Larry Baker was raised an air force brat and spent much of his childhood traveling with his family all over the country and then overseas. He started elementary school in Louisiana, went to junior high in the Azores, and graduated from high school in Texas.

Baker, who holds degrees in English from the University of Oklahoma and a doctorate from the University of Iowa, put himself through college by managing movie theaters. He once ran the Admiral Drive-in in Tulsa, Oklahoma, one of the worlds largest outdoor theaters and the inspiration for the Flamingo Drive-in Theater in his book. During his "movie" career Baker was robbed four times, shot at once, stabbed once, beat up by a motorcycle gang, sold sex education books at intermission, found a dead woman sitting on a toilet at his drive-in, and caused a thirteen-car pileup on an interstate highway nearby with windblown fireworks.

Baker’s other jobs have included time as a sportswriter, hotel clerk and house detective, pizza restaurant manager, Pinkerton security guard ad agency writer, twice-elected and twice-defeated politician, standardized
test writer and grader, and a short stint as master-of-ceremonies at a burlesque/strip club.

Larry lives with his wife and two children in Iowa City, Iowa, where he teaches history. He is currently working on his second novel, tentatively titled TEACHER TEACHER, the story of a thirty-eight-year-old widow who gets her first job as a teacher at the high school from which she graduated twenty years earlier.

 

 

"This is much more than a sum of memorable parts; it is a literary tour de force, a study of barriers built and torn down." --New Orleans Times-Picayune

 

 

Pageonelit.com: Who were your Literary inspirations when you were growing up? What did you read? What do you read now?

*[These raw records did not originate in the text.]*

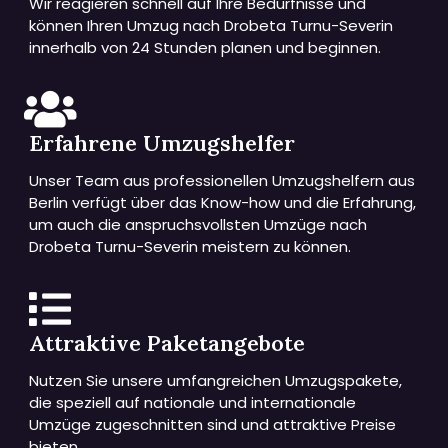
Wir reagieren schnell auf Ihre Bedürfnisse und
können Ihren Umzug nach Drobeta Turnu-Severin
innerhalb von 24 Stunden planen und beginnen.
Erfahrene Umzugshelfer
Unser Team aus professionellen Umzugshelfern aus
Berlin verfügt über das Know-how und die Erfahrung,
um auch die anspruchsvollsten Umzüge nach
Drobeta Turnu-Severin meistern zu können.
Attraktive Paketangebote
Nutzen Sie unsere umfangreichen Umzugspakete,
die speziell auf nationale und internationale
Umzüge zugeschnitten sind und attraktive Preise
bieten.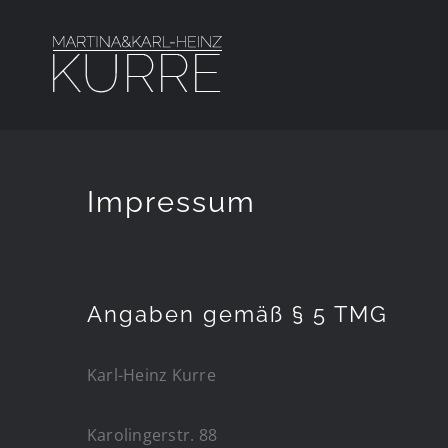
Zum
Inhalt
springen
Impressum
Angaben gemäß § 5 TMG
Karl-Heinz Kurre
Karolingerstr. 88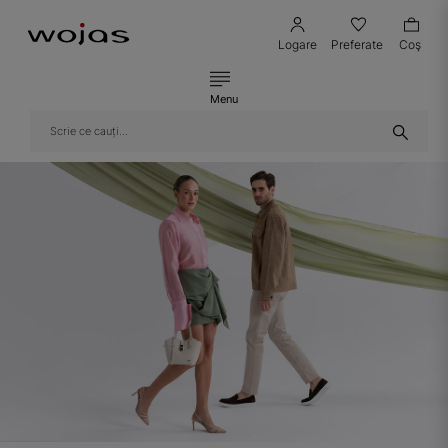
Logare
Preferate
Coş
Menu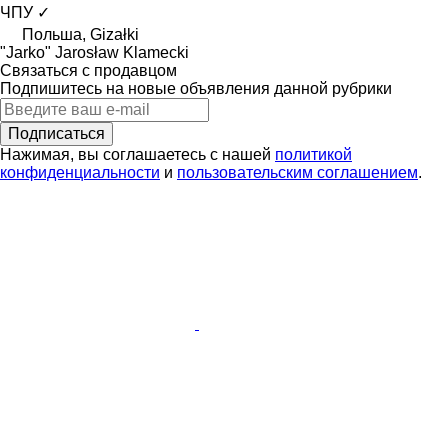
ЧПУ
✓
Польша, Gizałki
"Jarko" Jarosław Klamecki
Связаться с продавцом
Подпишитесь на новые объявления данной рубрики
Подписаться
Нажимая, вы соглашаетесь с нашей
политикой
конфиденциальности
и
пользовательским соглашением
.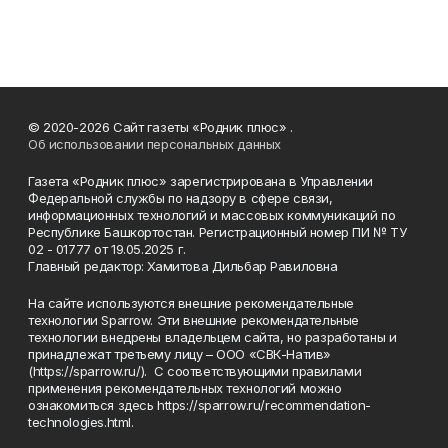
© 2020-2026 Сайт газеты «Родник плюс» .
Об использовании персональных данных
Газета «Родник плюс» зарегистрирована в Управлении
Федеральной службы по надзору в сфере связи,
информационных технологий и массовых коммуникаций по
Республике Башкортостан. Регистрационный номер ПИ № ТУ
02 - 01777 от 19.05.2025 г.
Главный редактор: Хамитова Дильбар Равиловна
На сайте используются внешние рекомендательные
технологии Sparrow. Эти внешние рекомендательные
технологии внедрены владельцем сайта, но разработаны и
принадлежат третьему лицу – ООО «СВК-Натив»
(https://sparrow.ru/). С соответствующими правилами
применения рекомендательных технологий можно
ознакомиться здесь https://sparrow.ru/recommendation-
technologies.html.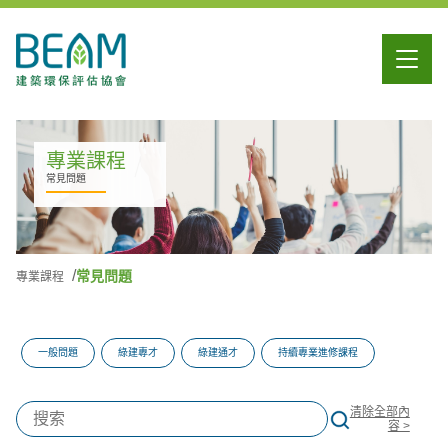
專業課程
常見問題
常見問題
專業課程
一般問題
綠建專才
綠建通才
持續專業進修課程
清除全部內
容 >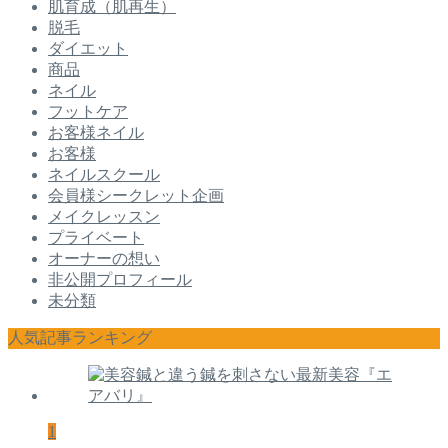
肌育成（肌再生）
脱毛
ダイエット
商品
ネイル
フットケア
お客様ネイル
お客様
ネイルスクール
会員様シークレット企画
メイクレッスン
プライベート
オーナーの想い
非公開プロフィール
未分類
人気記事ランキング
1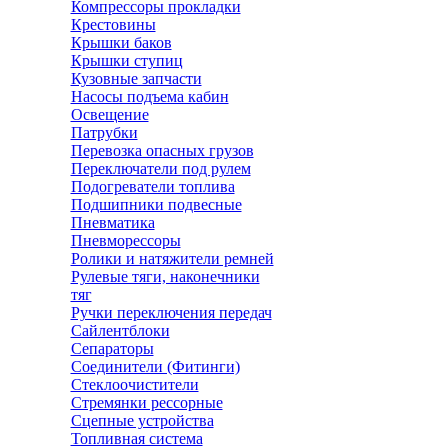
Компрессоры прокладки
Крестовины
Крышки баков
Крышки ступиц
Кузовные запчасти
Насосы подъема кабин
Освещение
Патрубки
Перевозка опасных грузов
Переключатели под рулем
Подогреватели топлива
Подшипники подвесные
Пневматика
Пневморессоры
Ролики и натяжители ремней
Рулевые тяги, наконечники
тяг
Ручки переключения передач
Сайлентблоки
Сепараторы
Соединители (Фитинги)
Стеклоочистители
Стремянки рессорные
Сцепные устройства
Топливная система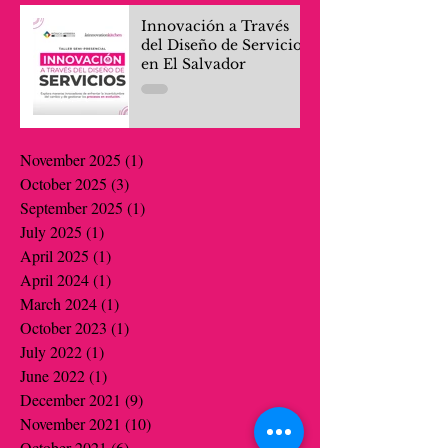
Innovación a Través
del Diseño de Servicios
en El Salvador
November 2025
(1)
1 post
October 2025
(3)
3 posts
September 2025
(1)
1 post
July 2025
(1)
1 post
April 2025
(1)
1 post
April 2024
(1)
1 post
March 2024
(1)
1 post
October 2023
(1)
1 post
July 2022
(1)
1 post
June 2022
(1)
1 post
December 2021
(9)
9 posts
November 2021
(10)
10 posts
October 2021
(6)
6 posts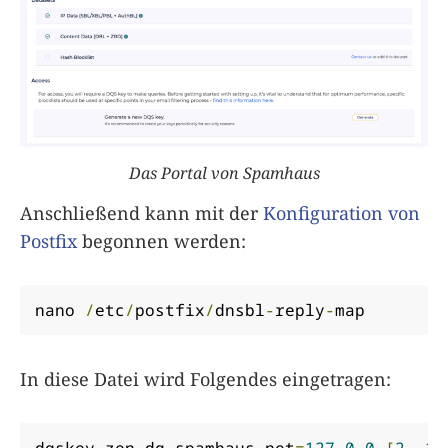
Das Portal von Spamhaus
Anschließend kann mit der
Konfiguration von
Postfix
begonnen werden:
nano 
/
etc
/
postfix
/
dnsbl
-
reply
-
map
In diese Datei wird Folgendes eingetragen:
dqskey
.
zen
.
dq
.
spamhaus
.
net
=
127.0
.
0.
[
2.
.
11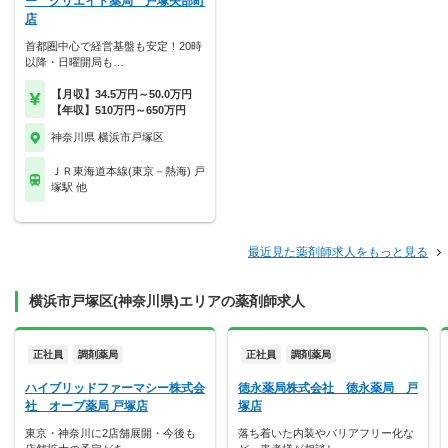
ー クリエイト薬局 戸塚矢部町
店
首都圏中心で経営基盤も安定！20時
以降・日曜開局も…
【月収】34.5万円～50.0万円
【年収】510万円～650万円
神奈川県 横浜市戸塚区
ＪＲ東海道本線(東京－熱海) 戸
塚駅 他
最近見た薬剤師求人をもっと見る
横浜市戸塚区(神奈川県)エリアの薬剤師求人
正社員
調剤薬局
正社員
調剤薬局
ハイブリッドファーマシー株式会
徳永薬局株式会社 徳永薬局 戸
社 オーブ薬局 戸塚店
塚店
東京・神奈川に2店舗展開・今後も
落ち着いた内装やバリアフリー化な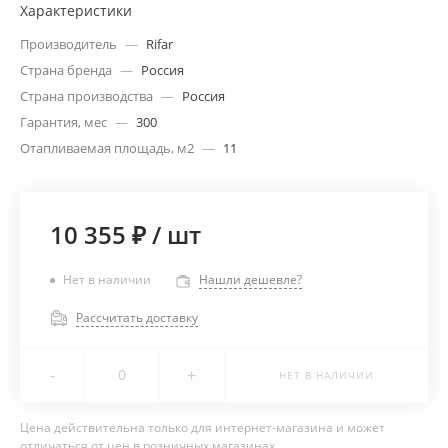
Характеристики
Производитель
—
Rifar
Страна бренда
—
Россия
Страна производства
—
Россия
Гарантия, мес
—
300
Отапливаемая площадь, м2
—
11
10 355 ₽
/
шт
Нет в наличии
Нашли дешевле?
Рассчитать доставку
-
+
НЕТ В НАЛИЧИИ
Цена действительна только для интернет-магазина и может
отличаться от цен в розничных магазинах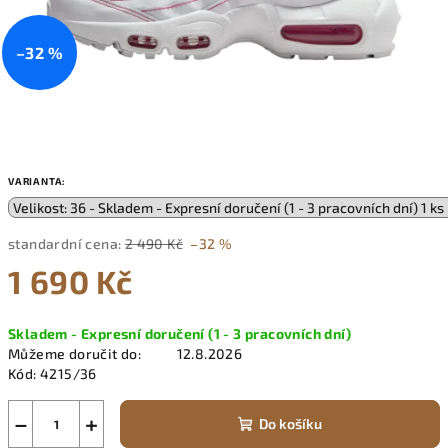
–32 %
VARIANTA:
standardní cena:
2 490 Kč
–32 %
1 690 Kč
Měrná
Skladem - Expresní doručení (1 - 3 pracovních dní)
cena:
Můžeme doručit do:
12.8.2026
Kód:
4215/36
−
+
Do košíku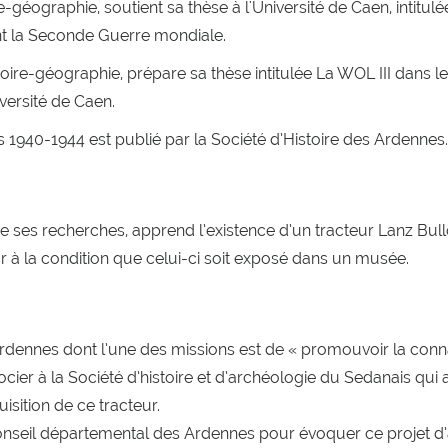
éographie, soutient sa thèse à l'Université de Caen, intitul
nt la Seconde Guerre mondiale.
ire-géographie, prépare sa thèse intitulée La WOL III dans l
iversité de Caen.
1940-1944 est publié par la Société d’Histoire des Ardennes.
 ses recherches, apprend l’existence d’un tracteur Lanz Bul
r à la condition que celui-ci soit exposé dans un musée.
 Ardennes dont l’une des missions est de « promouvoir la conn
ocier à la Société d’histoire et d’archéologie du Sedanais qui
isition de ce tracteur.
Conseil départemental des Ardennes pour évoquer ce projet d’a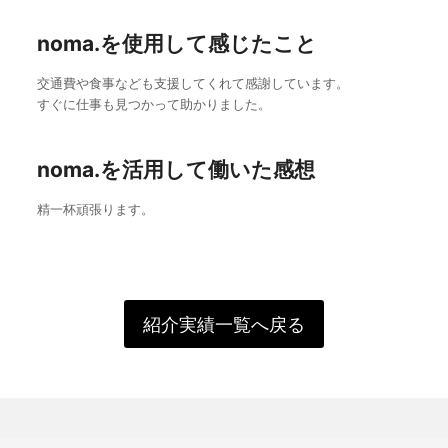
noma.を使用して感じたこと
交通費や食事なども支援してくれて感謝しています。
すぐに仕事も見つかって助かりました。
noma.を活用して働いた感想
精一杯頑張ります。
紹介実績一覧へ戻る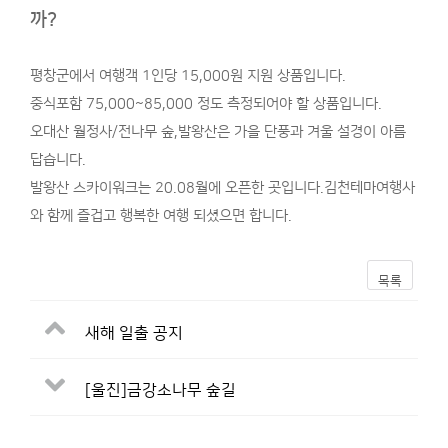
까?
평창군에서 여행객 1인당 15,000원 지원 상품입니다.​
중식포함 75,000~85,000 정도 측정되어야 할 상품입니다.
오대산 월정사/전나무 숲,발왕산은 가을 단풍과 겨울 설경이 아름
답습니다.
​발왕산 스카이워크는 20.08월에 오픈한 곳입니다.김천테마여행사
와 함께 즐겁고 행복한 여행 되셨으면 합니다.
목록
새해 일출 공지
[울진]금강소나무 숲길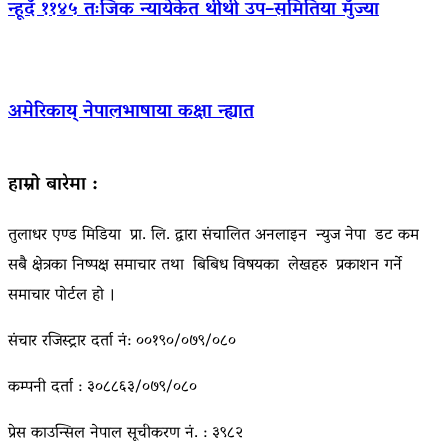
न्हूदँ ११४५ तःजिक न्यायेकेत थीथी उप–समितिया मुँज्या
अमेरिकाय् नेपालभाषाया कक्षा न्ह्यात
हाम्रो बारेमा :
तुलाधर एण्ड मिडिया प्रा. लि. द्वारा संचालित अनलाइन न्युज नेपा डट कम
सबै क्षेत्रका निष्पक्ष समाचार तथा बिबिध विषयका लेखहरु प्रकाशन गर्ने
समाचार पोर्टल हो ।
संचार रजिस्ट्रार दर्ता नं: ००१९०/०७९/०८०
कम्पनी दर्ता : ३०८८६३/०७९/०८०
प्रेस काउन्सिल नेपाल सूचीकरण नं. : ३९८२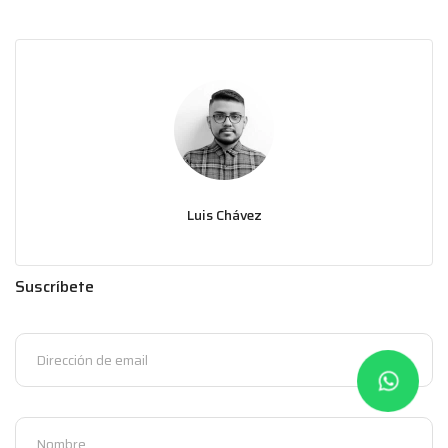
Luis Chávez
Suscríbete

Larry: Sorry to be so uninspiring here, but my youthful reading was usually the Readers Digest condensed version of every novel published in the 1950s. Thus, volumes of abridged stories. I don't remember being a "serious" reader until I got to college. Strange, I wanted to be an English teacher before I actually got serious about reading AND writing. I was president of my high school literary club, but I did that to impress my favorite teacher. In college, especially in graduate school, I digested more books than food. I was in my thirties by then, so I could actually understand and appreciate Melville, Hawthorne, Crane (in fact, my first major fiction publication was a re-write of "The Open Boat" published in the Georgia Review), Dickinson, Dickens, Hemingway, and Fitzgerald. My great love was Flannery O'Connor. I would fantasize about a threesome of me, O'Connor, and Emily Dickinson. I tell my students that and they gag. Their loss. In the past few years I have been reading a lot of history books. Fiction? I just discovered Pete Dexter (where have I been?) Now, my big confession is that I don't read a lot of fiction. John Irving and Pat Conroy, sure, but few other notable names. Some wonderful single books like I WAS AMELIA EARHART, Bauby's BUTTERFLY AND THE DIVING BELL, Schwartz's RESERVATION ROAD. And a few short stories, especially in the quarterlies.

 

Pageonelit.com: How difficult was it for you to get your first book published?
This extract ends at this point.